▸ WHAT YOU SHOULD DO
Of the entries below, return only those lines from the line with "Mask inferior vena" to the line with "See the attached image. Trace", exactly, both included.

▸ PROVIDED RECORDS
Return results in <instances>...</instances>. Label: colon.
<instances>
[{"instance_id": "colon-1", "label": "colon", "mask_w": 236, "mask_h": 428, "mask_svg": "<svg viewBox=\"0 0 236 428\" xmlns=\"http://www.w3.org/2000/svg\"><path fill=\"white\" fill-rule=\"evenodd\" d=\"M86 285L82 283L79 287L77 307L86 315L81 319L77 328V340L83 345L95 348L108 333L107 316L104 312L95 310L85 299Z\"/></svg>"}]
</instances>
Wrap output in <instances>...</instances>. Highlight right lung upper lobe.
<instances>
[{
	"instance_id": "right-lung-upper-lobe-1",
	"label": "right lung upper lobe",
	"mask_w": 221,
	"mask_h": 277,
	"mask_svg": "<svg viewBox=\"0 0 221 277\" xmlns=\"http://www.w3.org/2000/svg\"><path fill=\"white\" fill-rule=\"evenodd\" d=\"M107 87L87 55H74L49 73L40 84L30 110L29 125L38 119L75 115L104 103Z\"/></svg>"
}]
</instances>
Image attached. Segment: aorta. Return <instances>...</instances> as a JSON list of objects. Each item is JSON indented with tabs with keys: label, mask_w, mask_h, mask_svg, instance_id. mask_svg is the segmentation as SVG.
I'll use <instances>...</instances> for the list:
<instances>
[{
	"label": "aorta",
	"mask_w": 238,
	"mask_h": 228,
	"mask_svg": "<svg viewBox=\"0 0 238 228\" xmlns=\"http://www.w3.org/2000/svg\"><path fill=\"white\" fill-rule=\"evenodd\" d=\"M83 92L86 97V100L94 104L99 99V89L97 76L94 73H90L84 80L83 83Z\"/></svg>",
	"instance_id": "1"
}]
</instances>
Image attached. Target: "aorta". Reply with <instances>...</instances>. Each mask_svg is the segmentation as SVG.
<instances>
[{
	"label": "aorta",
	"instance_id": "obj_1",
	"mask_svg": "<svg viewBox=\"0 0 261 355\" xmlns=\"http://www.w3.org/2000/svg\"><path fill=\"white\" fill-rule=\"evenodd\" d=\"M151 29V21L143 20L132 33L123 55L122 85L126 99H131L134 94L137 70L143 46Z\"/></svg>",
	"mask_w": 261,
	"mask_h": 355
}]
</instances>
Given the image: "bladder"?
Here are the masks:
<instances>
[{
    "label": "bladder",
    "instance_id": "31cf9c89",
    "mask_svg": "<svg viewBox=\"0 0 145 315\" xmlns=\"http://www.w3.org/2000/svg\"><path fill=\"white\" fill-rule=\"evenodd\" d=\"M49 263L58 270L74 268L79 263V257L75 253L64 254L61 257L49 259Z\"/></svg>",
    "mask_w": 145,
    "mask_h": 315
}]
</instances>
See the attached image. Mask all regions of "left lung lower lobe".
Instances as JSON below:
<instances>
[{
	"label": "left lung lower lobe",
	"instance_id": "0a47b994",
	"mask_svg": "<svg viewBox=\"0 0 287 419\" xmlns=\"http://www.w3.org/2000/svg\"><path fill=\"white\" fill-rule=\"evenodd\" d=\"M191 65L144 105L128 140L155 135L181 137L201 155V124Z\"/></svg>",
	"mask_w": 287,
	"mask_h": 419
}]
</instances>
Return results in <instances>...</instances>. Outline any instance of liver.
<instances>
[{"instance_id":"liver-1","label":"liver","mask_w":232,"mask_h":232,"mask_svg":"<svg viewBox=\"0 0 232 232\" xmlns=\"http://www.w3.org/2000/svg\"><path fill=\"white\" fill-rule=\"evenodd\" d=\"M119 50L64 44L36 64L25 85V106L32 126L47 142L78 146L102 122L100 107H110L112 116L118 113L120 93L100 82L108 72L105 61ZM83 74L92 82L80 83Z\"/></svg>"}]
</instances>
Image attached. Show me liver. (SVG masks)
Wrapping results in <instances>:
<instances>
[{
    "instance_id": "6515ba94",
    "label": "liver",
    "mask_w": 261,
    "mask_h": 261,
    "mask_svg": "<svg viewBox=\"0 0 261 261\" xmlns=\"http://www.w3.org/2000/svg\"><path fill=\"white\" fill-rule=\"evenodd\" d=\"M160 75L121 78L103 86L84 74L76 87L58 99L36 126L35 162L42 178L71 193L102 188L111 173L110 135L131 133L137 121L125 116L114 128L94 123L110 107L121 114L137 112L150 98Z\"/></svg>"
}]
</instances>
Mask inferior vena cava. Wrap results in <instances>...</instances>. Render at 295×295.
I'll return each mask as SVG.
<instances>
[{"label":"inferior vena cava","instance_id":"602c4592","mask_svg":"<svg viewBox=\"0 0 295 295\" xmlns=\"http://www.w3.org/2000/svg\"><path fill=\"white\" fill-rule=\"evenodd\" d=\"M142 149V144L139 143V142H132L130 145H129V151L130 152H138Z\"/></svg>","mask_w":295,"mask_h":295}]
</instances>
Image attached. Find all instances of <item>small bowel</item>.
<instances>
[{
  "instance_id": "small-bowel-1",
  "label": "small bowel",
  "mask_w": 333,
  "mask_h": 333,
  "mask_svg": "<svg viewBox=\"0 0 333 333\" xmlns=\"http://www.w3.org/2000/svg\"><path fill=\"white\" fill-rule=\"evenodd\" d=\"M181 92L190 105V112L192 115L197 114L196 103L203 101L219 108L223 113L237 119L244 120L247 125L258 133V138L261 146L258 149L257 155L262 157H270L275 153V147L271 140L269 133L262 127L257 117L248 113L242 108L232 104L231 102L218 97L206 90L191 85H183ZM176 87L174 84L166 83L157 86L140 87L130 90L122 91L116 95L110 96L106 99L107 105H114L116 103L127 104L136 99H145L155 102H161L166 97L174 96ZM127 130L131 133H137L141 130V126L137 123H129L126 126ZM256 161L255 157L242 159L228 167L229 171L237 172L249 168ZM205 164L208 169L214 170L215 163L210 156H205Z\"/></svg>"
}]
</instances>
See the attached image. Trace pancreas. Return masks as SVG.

...

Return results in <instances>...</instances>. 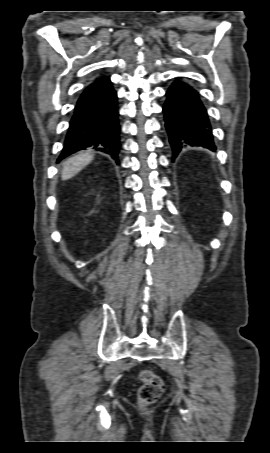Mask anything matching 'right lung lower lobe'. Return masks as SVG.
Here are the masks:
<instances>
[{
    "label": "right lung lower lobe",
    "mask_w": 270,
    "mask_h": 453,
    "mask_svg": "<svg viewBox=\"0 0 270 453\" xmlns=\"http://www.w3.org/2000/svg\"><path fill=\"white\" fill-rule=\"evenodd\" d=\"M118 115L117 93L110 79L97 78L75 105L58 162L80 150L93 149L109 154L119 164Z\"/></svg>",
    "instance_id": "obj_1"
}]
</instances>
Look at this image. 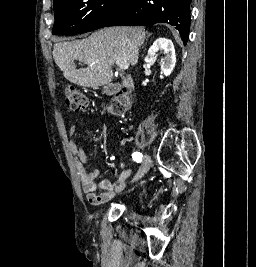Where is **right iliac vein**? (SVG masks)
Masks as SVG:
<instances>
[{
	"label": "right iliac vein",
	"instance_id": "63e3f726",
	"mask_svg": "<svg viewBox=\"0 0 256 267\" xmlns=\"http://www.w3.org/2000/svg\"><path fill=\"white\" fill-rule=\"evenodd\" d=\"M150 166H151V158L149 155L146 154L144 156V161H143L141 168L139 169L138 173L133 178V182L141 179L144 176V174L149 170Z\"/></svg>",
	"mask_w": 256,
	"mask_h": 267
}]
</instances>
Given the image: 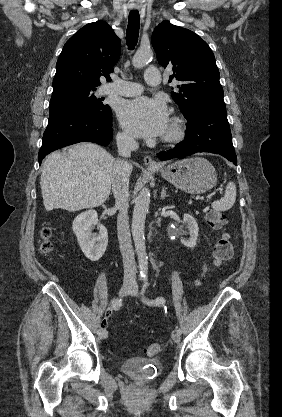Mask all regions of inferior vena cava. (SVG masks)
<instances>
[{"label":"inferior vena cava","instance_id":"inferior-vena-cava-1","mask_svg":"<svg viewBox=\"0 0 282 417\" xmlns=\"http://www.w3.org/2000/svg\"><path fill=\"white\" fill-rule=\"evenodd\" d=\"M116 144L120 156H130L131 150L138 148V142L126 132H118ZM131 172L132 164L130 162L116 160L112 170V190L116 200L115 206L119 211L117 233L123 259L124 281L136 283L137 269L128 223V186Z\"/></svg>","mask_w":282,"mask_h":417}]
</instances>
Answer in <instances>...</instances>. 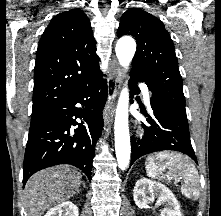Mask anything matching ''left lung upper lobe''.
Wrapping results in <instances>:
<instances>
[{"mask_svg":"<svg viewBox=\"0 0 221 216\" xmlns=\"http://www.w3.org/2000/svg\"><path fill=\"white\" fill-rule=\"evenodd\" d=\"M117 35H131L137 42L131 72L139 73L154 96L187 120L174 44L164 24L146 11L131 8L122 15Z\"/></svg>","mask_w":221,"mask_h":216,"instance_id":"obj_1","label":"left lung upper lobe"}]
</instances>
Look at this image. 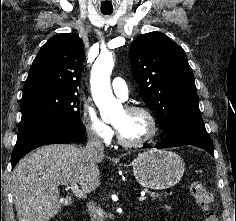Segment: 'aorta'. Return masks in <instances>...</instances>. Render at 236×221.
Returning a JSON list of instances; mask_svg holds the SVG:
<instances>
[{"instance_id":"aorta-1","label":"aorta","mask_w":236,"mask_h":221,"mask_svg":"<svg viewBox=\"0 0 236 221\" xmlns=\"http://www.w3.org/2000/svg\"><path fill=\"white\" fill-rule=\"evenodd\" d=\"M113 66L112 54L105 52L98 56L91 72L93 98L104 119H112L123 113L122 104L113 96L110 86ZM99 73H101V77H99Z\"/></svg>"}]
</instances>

▸ EXERCISE SOLUTION
Mask inferior vena cava. Wrap results in <instances>...</instances>. Render at 295×295.
I'll return each mask as SVG.
<instances>
[{"label":"inferior vena cava","instance_id":"602c4592","mask_svg":"<svg viewBox=\"0 0 295 295\" xmlns=\"http://www.w3.org/2000/svg\"><path fill=\"white\" fill-rule=\"evenodd\" d=\"M142 149V144L139 143V142H132L130 145H129V151L130 152H138Z\"/></svg>","mask_w":295,"mask_h":295}]
</instances>
Image attached. Find all instances of <item>small bowel</item>.
<instances>
[{
  "instance_id": "small-bowel-1",
  "label": "small bowel",
  "mask_w": 333,
  "mask_h": 333,
  "mask_svg": "<svg viewBox=\"0 0 333 333\" xmlns=\"http://www.w3.org/2000/svg\"><path fill=\"white\" fill-rule=\"evenodd\" d=\"M181 92L190 105V112L192 115L197 114L196 103L203 101L219 108L223 113L237 119L244 120L247 125L258 133V138L261 146L258 149L257 155L262 157H270L275 153V147L271 140L269 133L262 127L257 117L248 113L242 108L232 104L231 102L218 97L206 90L191 85H183ZM176 87L174 84L166 83L157 86L140 87L130 90L122 91L116 95L110 96L106 99L107 105H114L116 103L127 104L136 99H145L155 102H161L166 97L174 96ZM127 130L131 133H137L141 130V126L137 123H129L126 126ZM256 161L255 157L242 159L228 167L229 171L237 172L249 168ZM205 164L208 169L214 170L215 163L210 156H205Z\"/></svg>"
}]
</instances>
See the attached image. Trace pancreas. Return masks as SVG.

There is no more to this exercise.